Black federal representative Benedita da Silva was the main proponent in Congress of the inclusion of quilombo land rights in the new Constitution, which was drawn up after Brazil's military dictatorship ended in 1986. Article 68 stated that "definitive ownership will be recognized, and the respective title will be issued by the State, to those descendants of the maroon communities occupying their lands." Quilombo members cannot be legally evicted, except by the federal government (which has challenged at least two certified quilombos: Rio dos Macacos whose claims overlapped a Navy base and Alcântara where a space station has been built). The inclusion of quilombo communities in the Constitution was the first recognisable government action towards the reparation of historical injustice against enslaved descendants.

==Redefinition - 2003==
Throughout the second half of the 1990s and the early 2000s, hundreds of black peasant communities in Brazil began the legal process for official recognition. Despite a government attempt in 1999 to restrict the application of Article 68, there was increasing black rural mobilisation and growing criticism of the categorisation of rural black communities solely as the result of colonial social relations. In 2003, the government of President Luiz Inácio "Lula" da Silva issued Presidential Decree 4887 that categorized quilombo descendants as "self-designated ethno-racial groups who have their own historical trajectory, specific territorial relations, and a presumed black ancestry related to the historical oppression they have suffered". Through the political pressure exerted by black peasants throughout Brazil, the government established explicitly that quilombos should be defined by their being communities formed by black peasants in general, part of the present agrarian structure and contemporary society, not only by their relation to the past as runaway-descendants.

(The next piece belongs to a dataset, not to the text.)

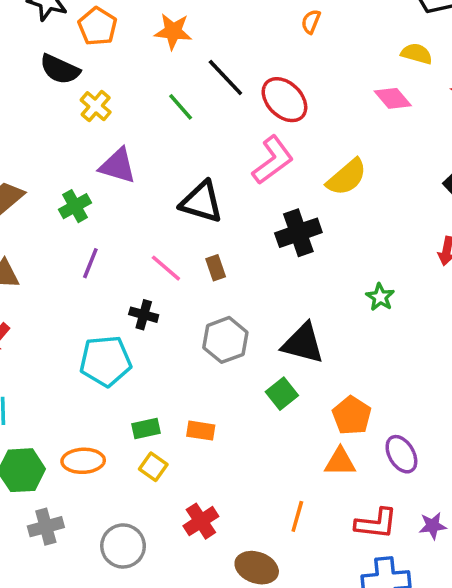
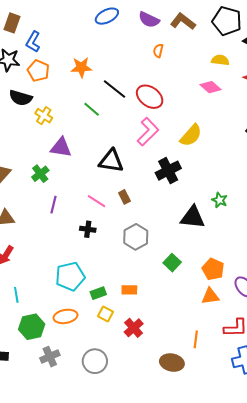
black triangle: (303, 343) -> (193, 217), moved
cyan pentagon: (105, 361) -> (70, 276), moved
orange line: (297, 516) -> (196, 339), moved
red cross: (201, 521) -> (134, 328), moved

As of 2016, 294 villages have applied to be recognized as quilombos, because they were founded by escaped enslaved peoples and are mainly inhabited by their descendants. The certification process thus far has been slow, and 152 villages have been recognized as quilombos.

==2022 census==
The 2022 Brazilian census was the first to include questions asking citizens about quilombola identity and status, despite the posture of the incumbent Bolsonaro administration toward Quilombolas. It counted 1,327,802 people, or 0.65% of the total population of Brazil, as Quilombolas, 68.19% (or 905,415 people) of whom lived in the Northeast region. It also counted only 167,202 Quilombolas, or 4.3% of the national quilombola population, as living in officially delimited quilombola territories.